Extracted records:
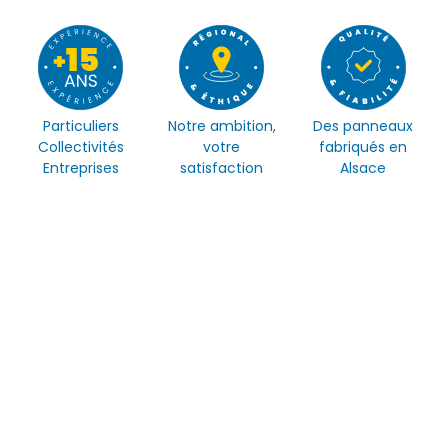
Particuliers
Notre ambition,
Des panneaux
Collectivités
votre
fabriqués en
Entreprises
satisfaction
Alsace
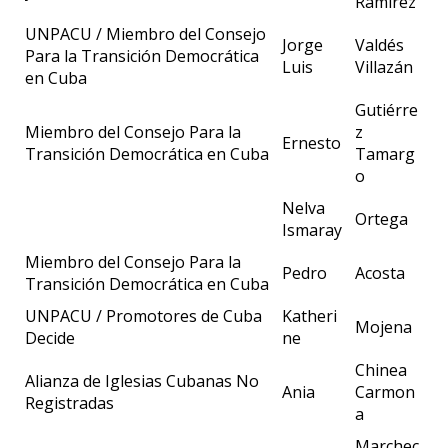
Ramírez
UNPACU / Miembro del Consejo
Jorge
Valdés
Para la Transición Democrática
Luis
Villazán
en Cuba
Gutiérre
Miembro del Consejo Para la
z
Ernesto
Transición Democrática en Cuba
Tamarg
o
Nelva
Ortega
Ismaray
Miembro del Consejo Para la
Pedro
Acosta
Transición Democrática en Cuba
UNPACU / Promotores de Cuba
Katheri
Mojena
Decide
ne
Chinea
Alianza de Iglesias Cubanas No
Ania
Carmon
Registradas
a
Marchec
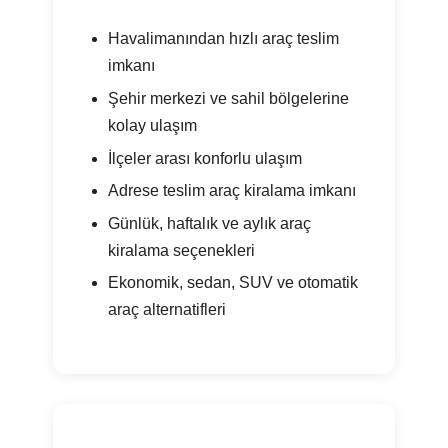
Havalimanından hızlı araç teslim
imkanı
Şehir merkezi ve sahil bölgelerine
kolay ulaşım
İlçeler arası konforlu ulaşım
Adrese teslim araç kiralama imkanı
Günlük, haftalık ve aylık araç
kiralama seçenekleri
Ekonomik, sedan, SUV ve otomatik
araç alternatifleri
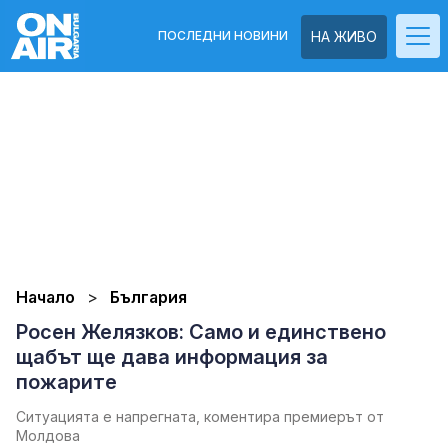
ПОСЛЕДНИ НОВИНИ
НА ЖИВО
Начало
България
Росен Желязков: Само и единствено
щабът ще дава информация за
пожарите
Ситуацията е напрегната, коментира премиерът от
Молдова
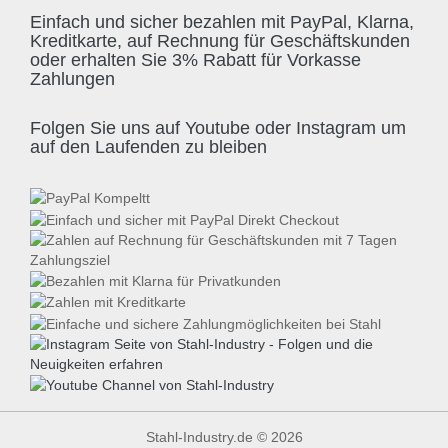
Einfach und sicher bezahlen mit PayPal, Klarna,
Kreditkarte, auf Rechnung für Geschäftskunden
oder erhalten Sie 3% Rabatt für Vorkasse
Zahlungen
Folgen Sie uns auf Youtube oder Instagram um
auf den Laufenden zu bleiben
Stahl-Industry.de © 2026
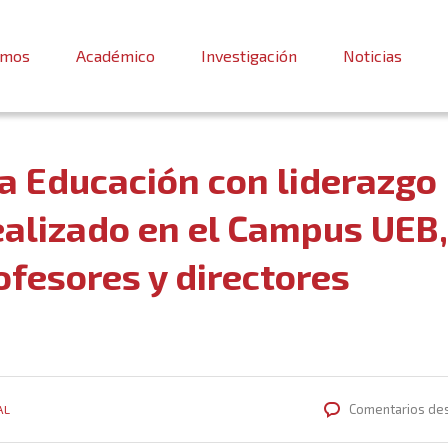
omos
Académico
Investigación
Noticias
a Educación con liderazgo
ealizado en el Campus UEB,
fesores y directores
Comentarios de
AL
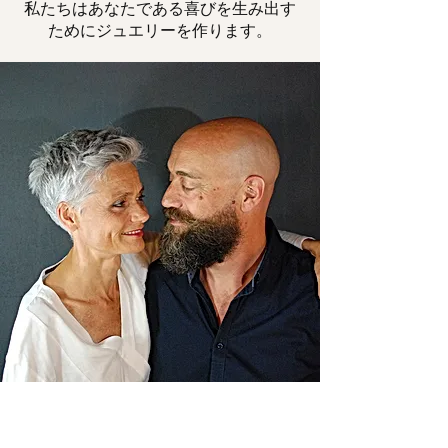
私たちはあなたである喜びを生み出す
ためにジュエリーを作ります。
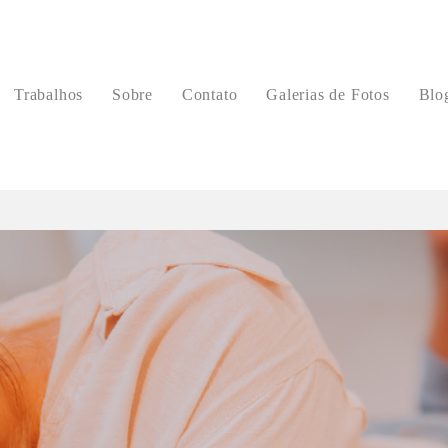
Trabalhos
Sobre
Contato
Galerias de Fotos
Blo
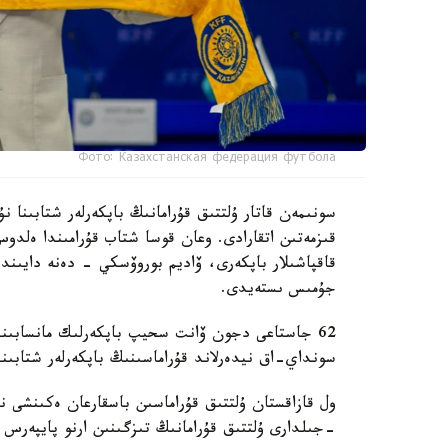
Фото: Казахстанская федерация футбола
سونىمەن قاتار ۇلتتىق قۇرامانىڭ باپكەرلەر شتابىنا
قىزمەتىن اتقارادى. وعان قوسا شتاب قۇرامىندا ەل
قاقپاشىلار باپكەرى، ۆاديم بوروۆسكي - دەنە دايىند
جۇمىس ىستەيدى.
62 جاستاعى دجون ۆانت سحيپ باپكەرلىك مانسابىندا 
سونداي-اق نيدەرلاند قۇراماسىنىڭ باپكەرلەر شتابىند
-جىلدارى ۇلتتىق قۇرامانىڭ تىزگىنىن ارنو پايپەرس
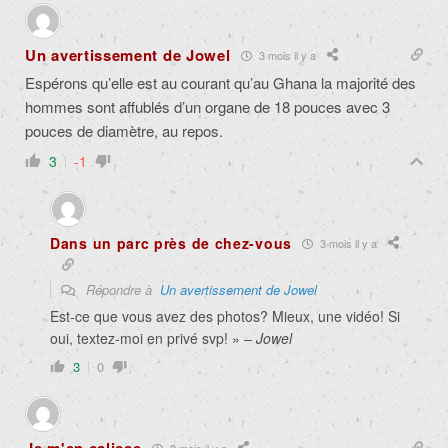
Un avertissement de Jowel
3 mois il y a
Espérons qu’elle est au courant qu’au Ghana la majorité des
hommes sont affublés d’un organe de 18 pouces avec 3
pouces de diamètre, au repos.
3
-1
Dans un parc près de chez-vous
3 mois il y a
Répondre à
Un avertissement de Jowel
Est-ce que vous avez des photos? Mieux, une vidéo! Si
oui, textez-moi en privé svp! » –
Jowel
3
0
3 mois il y a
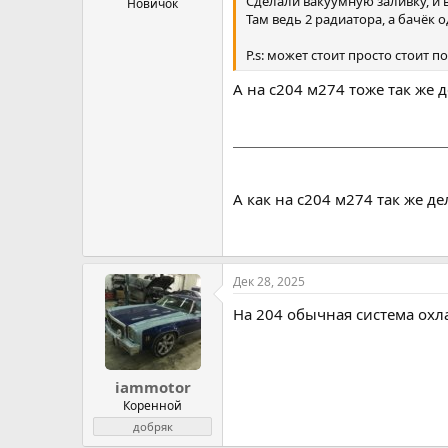
Сделали вакуумную заливку, и 
Новичок
Там ведь 2 радиатора, а бачёк о
P.s: может стоит просто стоит 
А на с204 м274 тоже так же 
А как на с204 м274 так же де
Дек 28, 2025
На 204 обычная система ох
iammotor
Коренной
добряк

Exercise directions: Whenever the word "araç" occurs in a line above, copy that line.

Result:
Havalimanından hızlı araç teslim
Adrese teslim araç kiralama imkanı
Günlük, haftalık ve aylık araç
araç alternatifleri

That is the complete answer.